To depict life with NF1, the aim of establishing this comprehensive NF1 cohort was to assess the somatic and psychiatric disease burden in individuals with NF1 as well as to assess how they manage the transition from childhood into adolescence and adulthood by determining the following psychosocial and socioeconomic achievements or life goals: cohabitation, leaving home and educational attainment. Finally, the aim was to pilot investigation of the psychosocial burden and neurocognitive function among adults with NF1 using questionnaire data and neurocognitive tests.

Cohort description

Denmark offers exceptional opportunities for carrying out population-based research because of its civil registration system based on unique personal identification numbers given to all inhabitants on 2 April 1968 and since then at birth and the existence of a number of unique population-based, nationwide administrative registries with information on for example medical and surgical hospitalisation and educational attainment. Denmark has a tax-funded welfare system, which supplies education, social welfare and healthcare free of charge. This system, in combination with the tradition for administrative registration of both health and socioeconomic factors with strong legislation to protect the individual, enables the use of grouped data for research and forms a unique platform to perform studies that have never before been conducted on a nationwide basis.

Study population

The NF1 cohort was established by combining data from the national Danish Patient Registry with data from a database for rare diseases (RAREDIS). Initially, we included all 2576 individuals, alive or born after 2 April 1968, who have been hospitalised with or for NF according to the International Classification of Diseases version 8 (ICD-8) 743.49 or ICD-10 Q85.0 since the establishment of the Patient Registry in 1977 and until 31 December 2013 (see flow chart, figure 1). The Patient Registry is a population-based administrative registry and includes information on all somatic inpatient hospitalisations; psychiatric hospitalisation and outpatient and emergency visits were added to the registry in 1995.7 The ICD system, however, does not differentiate between NF1 and the even rarer NF2, which is clinically and genetically distinct from NF1.8 Thus, we excluded 59 individuals from the cohort, who had a tumour or tumour combinations or a discharge history in the Patient Registry compatible with NF2.9 We supplemented the NF1 cohort with individuals registered with NF1 in the RAREDIS Database.10 The database includes information on patients who were followed in one of two national centres for rare diseases between 1995 and 2013 located at Aarhus University Hospital and Copenhagen University Hospital, Rigshospitalet. All diagnoses are confirmed using the diagnostic criteria set up by the National Institute of Health, USA11 or by molecular genetic testing. All inhabitants in Denmark with known NF1 are encouraged to be followed regularly in one of the two centres free-of-charge irrespective of NF1 disease severity.

Figure 1

Flow chart of cohort members in register-based studies.

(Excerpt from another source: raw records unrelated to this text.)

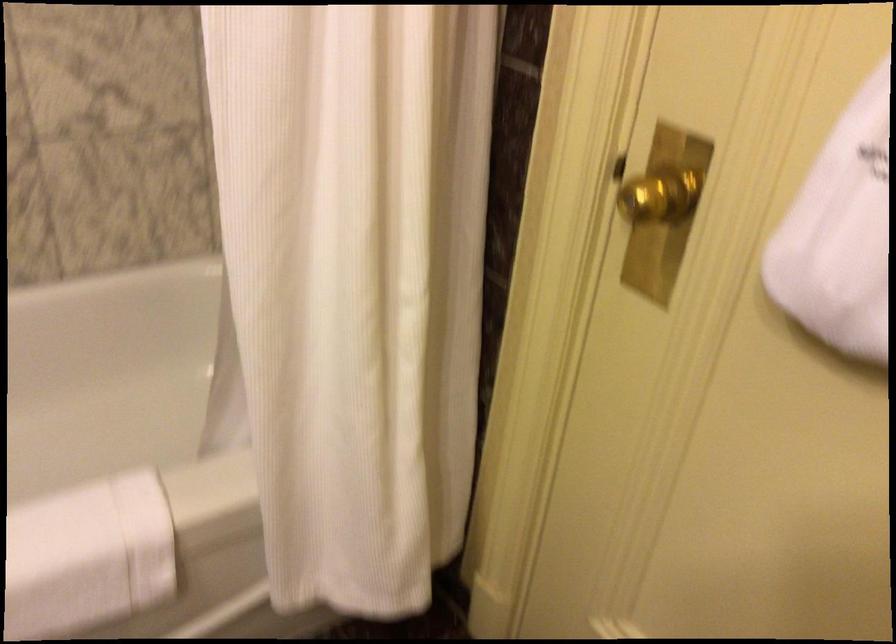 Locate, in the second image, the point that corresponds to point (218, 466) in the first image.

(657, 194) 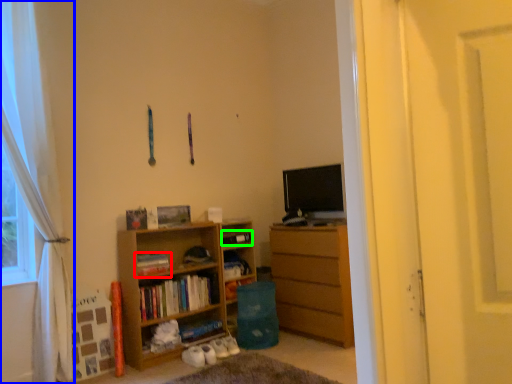 Question: Based on their relative distances, which object is nearer to book (highlighted by a red box)? Choose from curtain (highlighted by a blue box) and book (highlighted by a green box).

Choices:
 (A) curtain
 (B) book

Answer: (B) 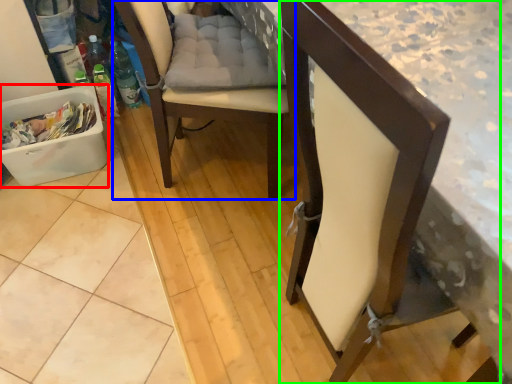 Question: Which is nearer to the laundry basket (highlighted by a red box)? chair (highlighted by a blue box) or chair (highlighted by a green box).

Choices:
 (A) chair
 (B) chair

Answer: (A)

Each member of the NF1 cohort was matched on sex and date of birth to up to 10 population comparisons randomly selected from the Danish Civil Registration System12 to represent the Danish background population. All individuals in the comparison cohort had to be alive on 2 April 1968 or be born thereafter and without a registration of a NF1 diagnosis in the Patient Registry or in the RAREDIS Database on the date their matched patient was diagnosed with NF1 (n=25 170).

All cohort members were linked to the Danish Civil Registration System to obtain information on vital status and migration. We excluded individuals with no known date of NF1 diagnosis (n=37) (figure 1). We also excluded cohort members who did not live in Denmark at diagnosis, comparisons with an excluded matched case, those who died before or did not live in Denmark when their matched patient was diagnosed with NF1 as well as doublet comparisons, leaving 20 132 individuals in the comparison cohort.

Participants in questionnaire study

Of the 639 individuals registered in the RAREDIS Database with NF1 in the period 1977–2016, 467 were adults aged ≥18 years living in Denmark (see flow chart, figure 2). We excluded 30 adults due to death, protection of address or other reasons, leaving 437 adults with NF1 eligible for participation. The 437 adults were mailed an invitation letter and a paper-based questionnaire, and 244 adults consented to participate and completed the questionnaire (response rate=56%).

Figure 2

Flow chart of study participants in questionnaire study and neurocognitive tests.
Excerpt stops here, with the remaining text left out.